No sé qué pensar de la nueva serie documental de Netflix llamada Los asesinatos del Tylenol.
La estoy viendo. Me hace recordar cuando tenía nueve años y, estando en Estados Unidos, escuché a mi madre muy alterada revisando en nuestro gabinete de medicinas decidiendo qué tirar a la basura y qué no.
Había sido la noticia principal en las noticias y, en ese entonces, siendo niños de la Guerra Fría, nos enterábamos de todo. Pero eran principios de los ochenta y nos enterábamos únicamente de lo que se hacía oficial.
Yo no vivía en Chicago, donde un loco enfermo tomó varios recipientes de la popular medicina y cambió su substancia por cianuro. ¿Por qué tendría una niña de nueve años saber acerca de los tipos distintos de cianuro que existen?
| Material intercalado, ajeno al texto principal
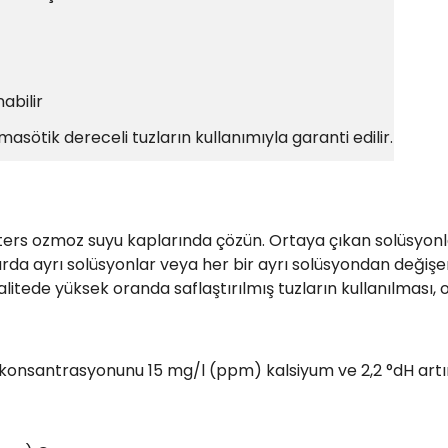
abilir
asötik dereceli tuzların kullanımıyla garanti edilir.
ayrı ters ozmoz suyu kaplarında çözün. Ortaya çıkan solüsy
larda ayrı solüsyonlar veya her bir ayrı solüsyondan değiş
alitede yüksek oranda saflaştırılmış tuzların kullanılması,
yum konsantrasyonunu 15 mg/l (ppm) kalsiyum ve 2,2 °dH artı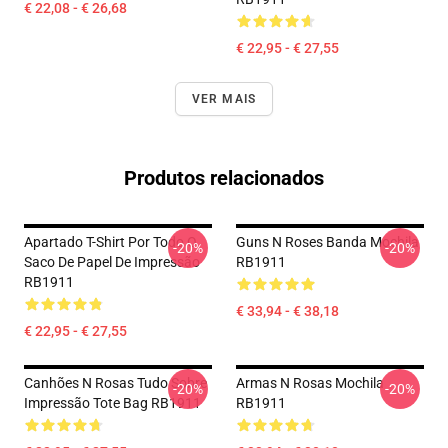
€ 22,08 - € 26,68
€ 22,95 - € 27,55
VER MAIS
Produtos relacionados
Apartado T-Shirt Por Todo O
Guns N Roses Banda Mochila
-20%
-20%
Saco De Papel De Impressão
RB1911
RB1911
€ 33,94 - € 38,18
€ 22,95 - € 27,55
Canhões N Rosas Tudo Sobre
Armas N Rosas Mochila
-20%
-20%
Impressão Tote Bag RB1911
RB1911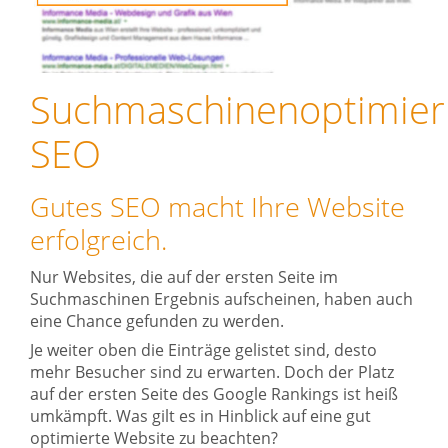
Suchmaschinenoptimie
SEO
Gutes SEO macht Ihre Website
erfolgreich.
Nur Websites, die auf der ersten Seite im
Suchmaschinen Ergebnis aufscheinen, haben auch
eine Chance gefunden zu werden.
Je weiter oben die Einträge gelistet sind, desto
mehr Besucher sind zu erwarten. Doch der Platz
auf der ersten Seite des Google Rankings ist heiß
umkämpft. Was gilt es in Hinblick auf eine gut
optimierte Website zu beachten?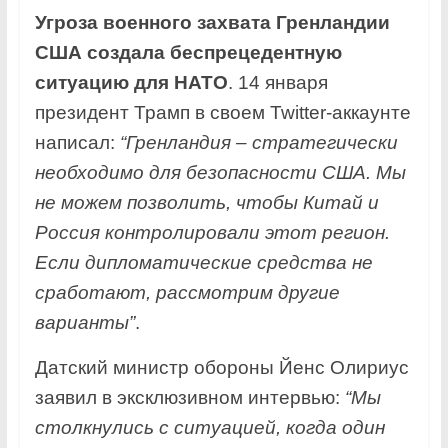
Угроза военного захвата Гренландии
США создала беспрецедентную
ситуацию для НАТО
. 14 января
президент Трамп в своем Twitter-аккаунте
написал:
“Гренландия – стратегически
необходимо для безопасности США. Мы
не можем позволить, чтобы Китай и
Россия контролировали этот регион.
Если дипломатические средства не
сработают, рассмотрим другие
варианты”
.
Датский министр обороны Йенс Олириус
заявил в эксклюзивном интервью:
“Мы
столкнулись с ситуацией, когда один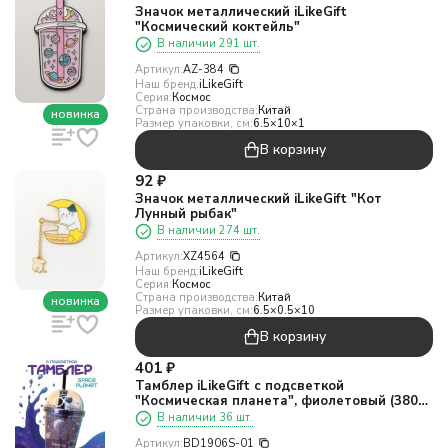
Значок металлический iLikeGift
"Космический коктейль"
В наличии 291 шт.
Артикул:
AZ-384
Наш бренд:
iLikeGift
Серия:
Космос
Страна производства:
Китай
новинка
Размер упаковки, см:
6.5×10×1
В корзину
92
₽
Значок металлический iLikeGift "Кот
Лунный рыбак"
В наличии 274 шт.
Артикул:
XZ4564
Наш бренд:
iLikeGift
Серия:
Космос
Страна производства:
Китай
новинка
Размер упаковки, см:
6.5×0.5×10
В корзину
401
₽
Тамблер iLikeGift с подсветкой
"Космическая планета", фиолетовый (380
мл)
В наличии 36 шт.
Артикул:
BD1906S-01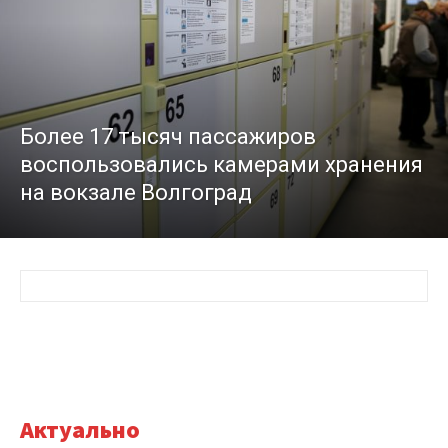
Более 17 тысяч пассажиров
воспользовались камерами хранения
на вокзале Волгоград
Актуально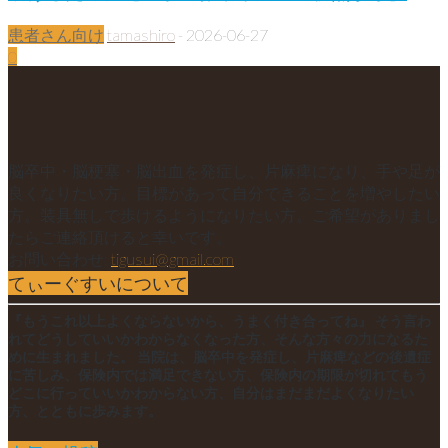
患者さん向け
tamashiro
-
2026-06-27
0
脳卒中・脳梗塞・脳出血を発症し、片麻痺になり、手や足が
良くなりたい方。目標があって自分できることを増やしたい
方。装具無しで歩けるようになりたい方。ご希望がありまし
たらご連絡頂けると幸いです。
お問い合わせ:
tigusui@gmail.com
てぃーぐすいについて
『もうこれ以上よくならないから、うまく付き合ってね』 そう言わ
れてどうしていいかわからなくなった方、そんな方々の力になるた
めに生まれました。 当院は、脳卒中を発症し、片麻痺などの後遺症
に苦しみ、保険内では満足できない方、保険内の期限が切れてもう
どこに行っていいかわからない方、自分はまだまだよくなりたい
方、とともに歩みます。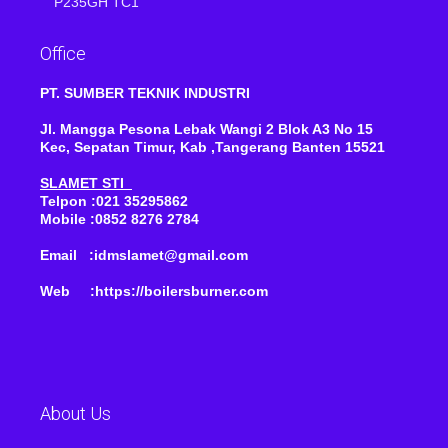
P235GH TC1
Office
PT. SUMBER TEKNIK INDUSTRI
Jl. Mangga Pesona Lebak Wangi 2 Blok A3 No 15
Kec, Sepatan Timur, Kab ,Tangerang Banten 15521
SLAMET STI
Telpon :021 35295862
Mobile :0852 8276 2784
Email :idmslamet@gmail.com
Web :https://boilersburner.com
About Us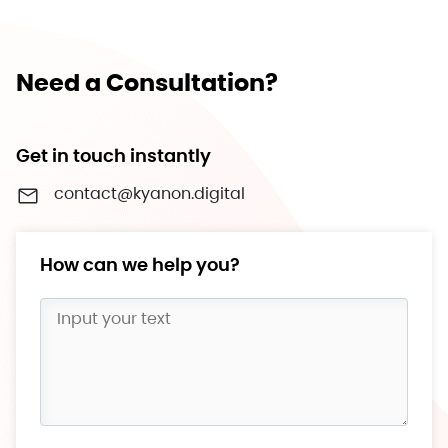
Need a Consultation?
Get in touch instantly
contact@kyanon.digital
How can we help you?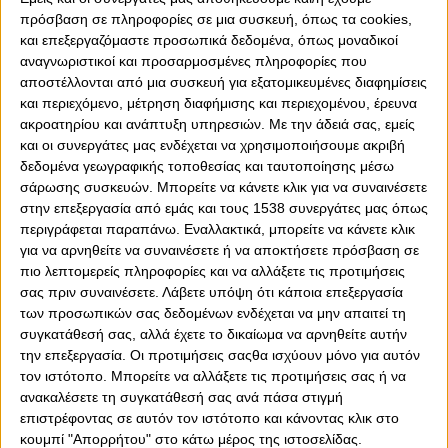
πρόσβαση σε πληροφορίες σε μια συσκευή, όπως τα cookies,
και επεξεργαζόμαστε προσωπικά δεδομένα, όπως μοναδικοί
αναγνωριστικοί και προσαρμοσμένες πληροφορίες που
αποστέλλονται από μια συσκευή για εξατομικευμένες διαφημίσεις
και περιεχόμενο, μέτρηση διαφήμισης και περιεχομένου, έρευνα
ακροατηρίου και ανάπτυξη υπηρεσιών.
Με την άδειά σας, εμείς
και οι συνεργάτες μας ενδέχεται να χρησιμοποιήσουμε ακριβή
δεδομένα γεωγραφικής τοποθεσίας και ταυτοποίησης μέσω
σάρωσης συσκευών. Μπορείτε να κάνετε κλικ για να συναινέσετε
19/03/2016 • 17:30
στην επεξεργασία από εμάς και τους 1538 συνεργάτες μας όπως
Ολυμπιακός - ΑΕΚ
περιγράφεται παραπάνω. Εναλλακτικά, μπορείτε να κάνετε κλικ
για να αρνηθείτε να συναινέσετε ή να αποκτήσετε πρόσβαση σε
πιο λεπτομερείς πληροφορίες και να αλλάξετε τις προτιμήσεις
σας πριν συναινέσετε.
Λάβετε υπόψη ότι κάποια επεξεργασία
των προσωπικών σας δεδομένων ενδέχεται να μην απαιτεί τη
συγκατάθεσή σας, αλλά έχετε το δικαίωμα να αρνηθείτε αυτήν
την επεξεργασία. Οι προτιμήσεις σαςθα ισχύουν μόνο για αυτόν
τον ιστότοπο. Μπορείτε να αλλάξετε τις προτιμήσεις σας ή να
ανακαλέσετε τη συγκατάθεσή σας ανά πάσα στιγμή
επιστρέφοντας σε αυτόν τον ιστότοπο και κάνοντας κλικ στο
κουμπί "Απορρήτου" στο κάτω μέρος της ιστοσελίδας.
Porque era lo que estaba pasando ahí en Illinois.
Ya estando en California nos llegó por todos lados la aparcada advertencia de que alguien estaba envenenando la medicina más común después de la aspirina: el Tylenol.
Es por eso que ahora, más de cuatro décadas después, por supuesto que me intriga de sobremanera ver esta serie documental, en la cual, sin duda, hay nuevas revelaciones y líneas de investigación que antes no podían ni ser sugeridas.
Ante las crisis de relaciones públicas que la industria farmacéutica mundial ha vivido en los últimos tiempos, era de esperarse. Me parece que es un buen salto a la investigación, sobre un tema que cambió mucho. ¿Esos frascos imposibles de abrir fácilmente? Ahí está el origen.
Me gustan las series documentales y más si no tienen compromisos comerciales que puedan alterar su contenido. Ahora solo tengo que acomodar en mis emociones la decisión sobre si ver esto de la manera que corresponde a la categoría de “morbo”, que es tan redituable como el género del true crime, o si realmente se está cumpliendo una misión periodística tantas décadas después.